Urban Green Space and Climate in a Network of Urban Climate Networks (URBNET)
At a glance
- Project leader : Dr. Julien Anet, Ivo Suter
- Project team : Saskia Drossaart van Dusseldorp, Curdin Spirig
- Project budget : CHF 12'000
- Project status : ongoing
- Funding partner : SNSF (COST / Projekt Nr. 213362)
- Project partner : Universität Bern / Geographisches Institut
- Contact person : Ivo Suter
Description
Climate change is accelerating and affects livelihoods already now, while society needs to prepare for a future, even hotter climate. Among many other impacts, climate change affects human health and leads to excess mortality due to heat. In cities, the Urban Heat Island (UHI) effect exacerbates the problem, all the more as health effects increase nonlinearly with the exceedance of certain thresholds. Furthermore, the combination of heat and air pollutants increases the risk of respiratory and cardiovascular diseases, while the urban population increases.
The urgency of tackling climate change in urban areas is now well recognized, as evidenced by the plans of the IPCC to produce a Special Report on Cities and Climate Change.

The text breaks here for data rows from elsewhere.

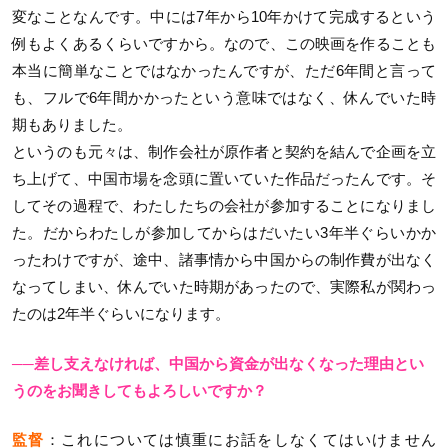
変なことなんです。中には7年から10年かけて完成するという
例もよくあるくらいですから。なので、この映画を作ることも
本当に簡単なことではなかったんですが、ただ6年間と言って
も、フルで6年間かかったという意味ではなく、休んでいた時
期もありました。
というのも元々は、制作会社が原作者と契約を結んで企画を立
ち上げて、中国市場を念頭に置いていた作品だったんです。そ
してその過程で、わたしたちの会社が参加することになりまし
た。だからわたしが参加してからはだいたい3年半ぐらいかか
ったわけですが、途中、諸事情から中国からの制作費が出なく
なってしまい、休んでいた時期があったので、実際私が関わっ
たのは2年半ぐらいになります。
──差し支えなければ、中国から資金が出なくなった理由とい
うのをお聞きしてもよろしいですか？
監督
：これについては慎重にお話をしなくてはいけません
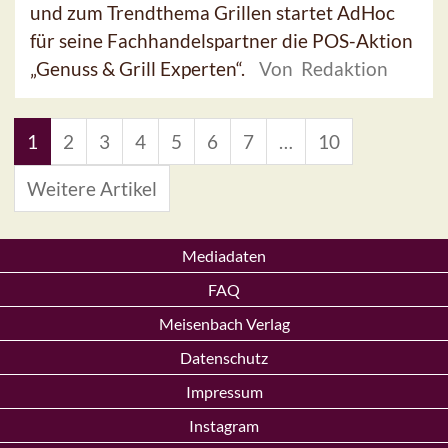
und zum Trendthema Grillen startet AdHoc
für seine Fachhandelspartner die POS-Aktion
„Genuss & Grill Experten“.
Von Redaktion
1
2
3
4
5
6
7
…
10
Weitere Artikel
Mediadaten
FAQ
Meisenbach Verlag
Datenschutz
Impressum
Instagram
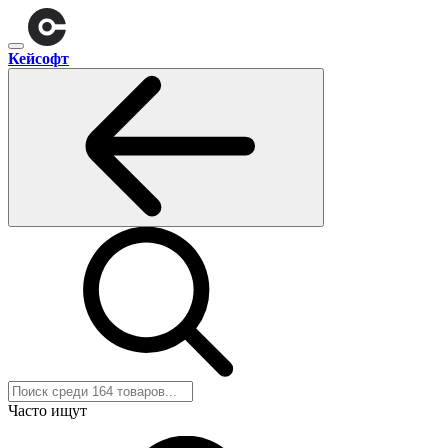
Кейсофт
Часто ищут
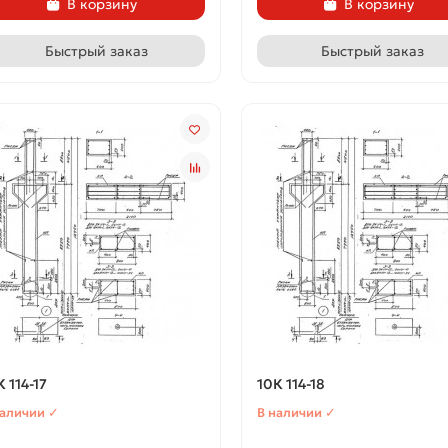
В корзину
В корзину
Быстрый заказ
Быстрый заказ
К 114-17
10К 114-18
наличии ✓
В наличии ✓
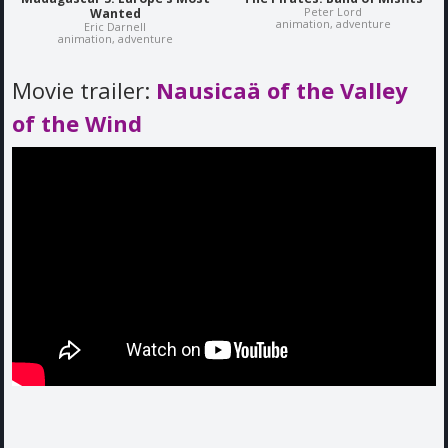
Peter Lord
Wanted
animation, adventure
Eric Darnell
animation, adventure
Movie trailer:
Nausicaä of the Valley
of the Wind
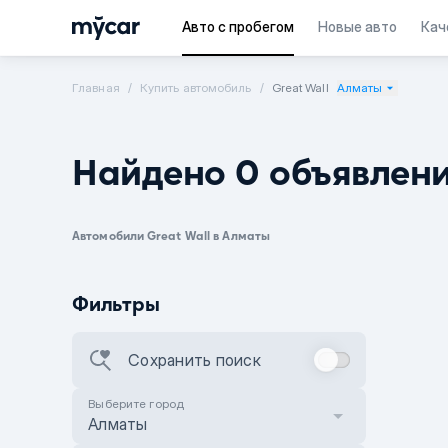
Авто с пробегом
Новые авто
Кач
Главная
Купить автомобиль
Great Wall
Алматы
Найдено 0 объявлен
Автомобили Great Wall в Алматы
Фильтры
Сохранить поиск
Выберите город
Алматы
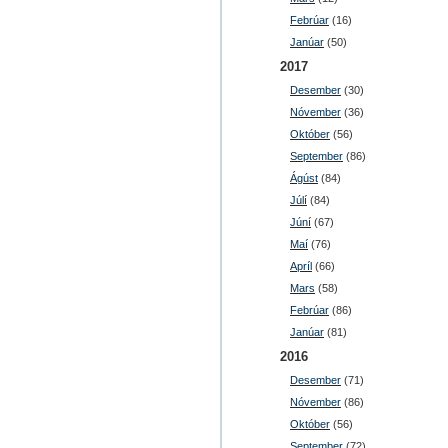
Febrúar
(16)
Janúar
(50)
2017
Desember
(30)
Nóvember
(36)
Október
(56)
September
(86)
Ágúst
(84)
Júlí
(84)
Júní
(67)
Maí
(76)
Apríl
(66)
Mars
(58)
Febrúar
(86)
Janúar
(81)
2016
Desember
(71)
Nóvember
(86)
Október
(56)
September
(72)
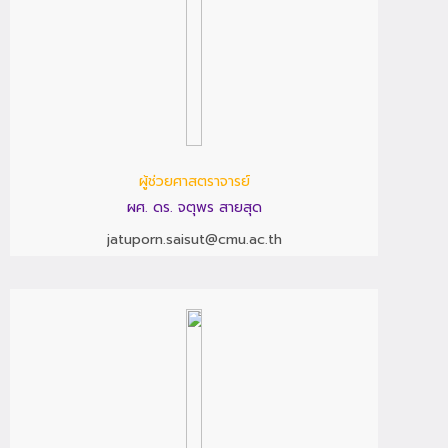
ผู้ช่วยศาสตราจารย์
ผศ. ดร. จตุพร สายสุด
jatuporn.saisut@cmu.ac.th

The topic has also become a matter of urgency in Swiss cities. Tropical nights were rare in Switzerland until recently but are now more common and will occur frequently in the future. Cities are aware of the situation and the challenges they will face in the future. Climate change adaptation has become an important aspect of city planning, legislation, and administration. Locally relevant climate information is however required to support decisions.
Planning of green spaces, unsealing of surfaces, or installation of blue infrastructure requires high-resolution temperature maps as well as simple systems to assess the effects of such measures. This proposal, which is related to COST Action FAIRNESS, will produce, enhance, and intercompare local climate information based on measurements from ca. 16 European cities. Using geostatistical approaches, the project will generate maps of temperature indicators and statistically analyse the effect of urban green space on UHI mitigation. Temperature products for many cities are available from numerical-statistical approaches (e.g., downscaling of reanalyses) and remote sensing through various portals.
However, in-situ observations of air temperature are crucial to provide local information about its spatiotemporal variability. For instance, land surface temperature (LST) data from satellites show a qualitatively different UHI than air temperature networks, with often stronger UHI during the day whereas air temperature often show a stronger UHI during the night. Particularly at night, local measurements are required to capture, e.g., local cold air production and cold air drainage flows. In Switzerland, several cities such as Basel, Bern, and Zurich have initiated dense urban climate networks. The same is true for other European cities.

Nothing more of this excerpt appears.